*Directions*: Leave out the pictures and return every entry exactly as it appears.

*Extracted records*:
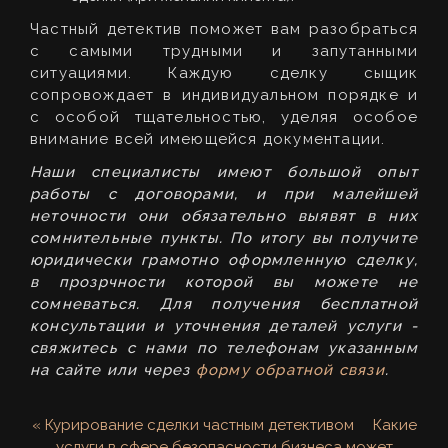
Частный детектив поможет вам разобраться
с самыми трудными и запутанными
ситуациями. Каждую сделку сыщик
сопровождает в индивидуальном порядке и
с особой тщательностью, уделяя особое
внимание всей имеющейся документации.
Наши специалисты имеют большой опыт
работы с договорами, и при малейшей
неточности они обязательно выявят в них
сомнительные пункты. По итогу вы получите
юридически грамотно оформленную сделку,
в прозрчности которой вы можете не
сомневаться. Для получения бесплатной
консультации и уточнения деталей услуги -
свяжитесь с нами по телефонам указанным
на сайте или через
форму обратной связи
.
« Курирование сделки частным детективом
Какие
услуги в сфере безопасности бизнеса может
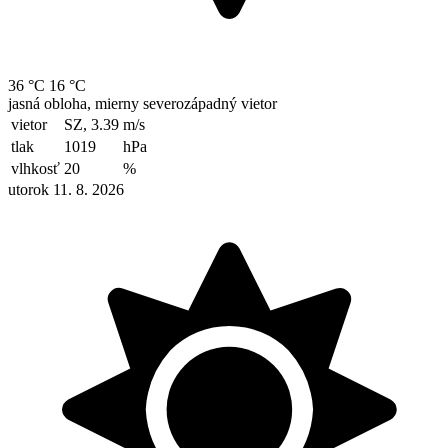
36 °C
16 °C
jasná obloha, mierny severozápadný vietor
vietor
SZ, 3.39
m/s
tlak
1019
hPa
vlhkosť
20
%
utorok 11. 8. 2026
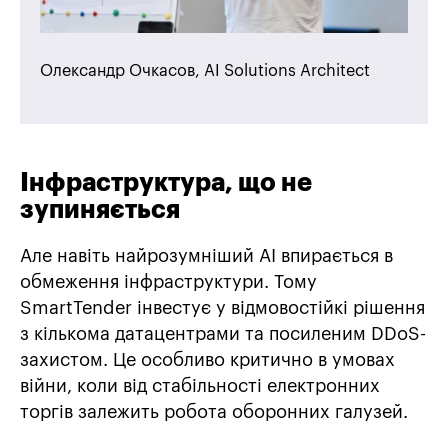
Олександр Очкасов, AI Solutions Architect
Інфраструктура, що не
зупиняється
Але навіть найрозумніший AI впирається в
обмеження інфраструктури. Тому
SmartTender інвестує у відмовостійкі рішення
з кількома датацентрами та посиленим DDoS-
захистом. Це особливо критично в умовах
війни, коли від стабільності електронних
торгів залежить робота оборонних галузей.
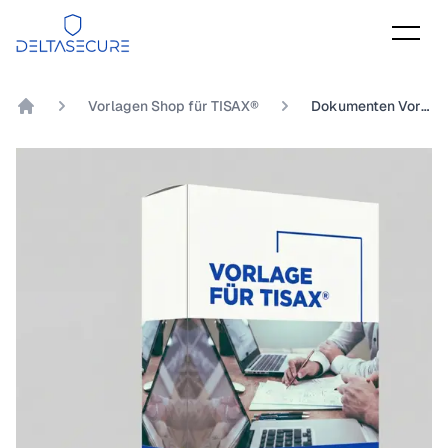
DeltaSecure
Vorlagen Shop für TISAX®
Dokumenten Vorlage TISAX® Kapitel 9.7.2 Inwieweit werden Mitarbeiter zum Datenschutz geschult?
DeltaSecure GmbH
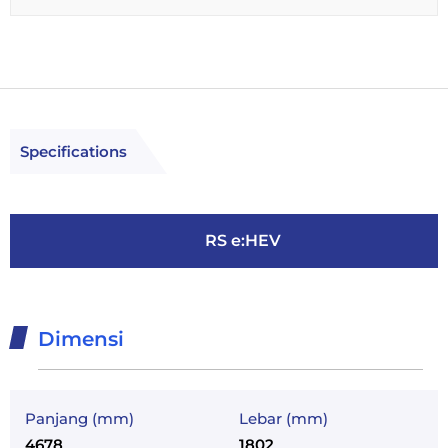
Specifications
RS e:HEV
Dimensi
Panjang (mm)
Lebar (mm)
4678
1802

*Result of this task*:
Частный детектив поможет вам разобраться
с самыми трудными и запутанными
ситуациями. Каждую сделку сыщик
сопровождает в индивидуальном порядке и
с особой тщательностью, уделяя особое
внимание всей имеющейся документации.
Наши специалисты имеют большой опыт
работы с договорами, и при малейшей
неточности они обязательно выявят в них
сомнительные пункты. По итогу вы получите
юридически грамотно оформленную сделку,
в прозрчности которой вы можете не
сомневаться. Для получения бесплатной
консультации и уточнения деталей услуги -
свяжитесь с нами по телефонам указанным
на сайте или через
форму обратной связи
.
« Курирование сделки частным детективом
Какие
услуги в сфере безопасности бизнеса может
36 °C
16 °C
jasná obloha, mierny severozápadný vietor
vietor
SZ, 3.39
m/s
tlak
1019
hPa
vlhkosť
20
%
utorok 11. 8. 2026
Олександр Очкасов, AI Solutions Architect
Інфраструктура, що не
зупиняється
Але навіть найрозумніший AI впирається в
обмеження інфраструктури. Тому
SmartTender інвестує у відмовостійкі рішення
з кількома датацентрами та посиленим DDoS-
захистом. Це особливо критично в умовах
війни, коли від стабільності електронних
торгів залежить робота оборонних галузей.
DeltaSecure
Vorlagen Shop für TISAX®
Dokumenten Vorlage TISAX® Kapitel 9.7.2 Inwieweit werden Mitarbeiter zum Datenschutz geschult?
DeltaSecure GmbH
Specifications
RS e:HEV
Dimensi
Panjang (mm)
Lebar (mm)
4678
1802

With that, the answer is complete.